> **GIVEN RECORDS**:
==========

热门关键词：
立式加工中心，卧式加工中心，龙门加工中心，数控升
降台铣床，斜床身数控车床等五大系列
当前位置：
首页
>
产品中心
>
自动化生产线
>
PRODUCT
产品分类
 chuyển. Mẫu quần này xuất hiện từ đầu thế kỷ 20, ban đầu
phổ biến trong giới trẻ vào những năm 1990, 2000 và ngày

==========

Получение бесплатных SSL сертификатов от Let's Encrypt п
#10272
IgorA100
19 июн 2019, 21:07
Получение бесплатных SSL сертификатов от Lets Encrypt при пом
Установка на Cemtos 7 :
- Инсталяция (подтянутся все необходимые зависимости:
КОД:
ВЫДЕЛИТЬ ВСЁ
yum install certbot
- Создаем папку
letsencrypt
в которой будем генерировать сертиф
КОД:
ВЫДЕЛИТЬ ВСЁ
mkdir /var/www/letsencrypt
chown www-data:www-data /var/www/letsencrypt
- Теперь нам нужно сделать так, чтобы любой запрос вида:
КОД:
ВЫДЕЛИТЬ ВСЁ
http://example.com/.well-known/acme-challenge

==========

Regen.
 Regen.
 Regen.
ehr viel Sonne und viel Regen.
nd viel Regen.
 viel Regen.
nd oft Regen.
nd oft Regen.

==========

> **EXERCISE OBJECTIVE**: Your task is to transcribe, with no changes, only the lines of the listing above that lie between the line holding "chown www-data:www-data /var/www/letsencrypt" and the line holding "http://example.com/.well-known/acme-challenge", inclusive.

> **PROBLEM SOLUTION**:
chown www-data:www-data /var/www/letsencrypt
- Теперь нам нужно сделать так, чтобы любой запрос вида:
КОД:
ВЫДЕЛИТЬ ВСЁ
http://example.com/.well-known/acme-challenge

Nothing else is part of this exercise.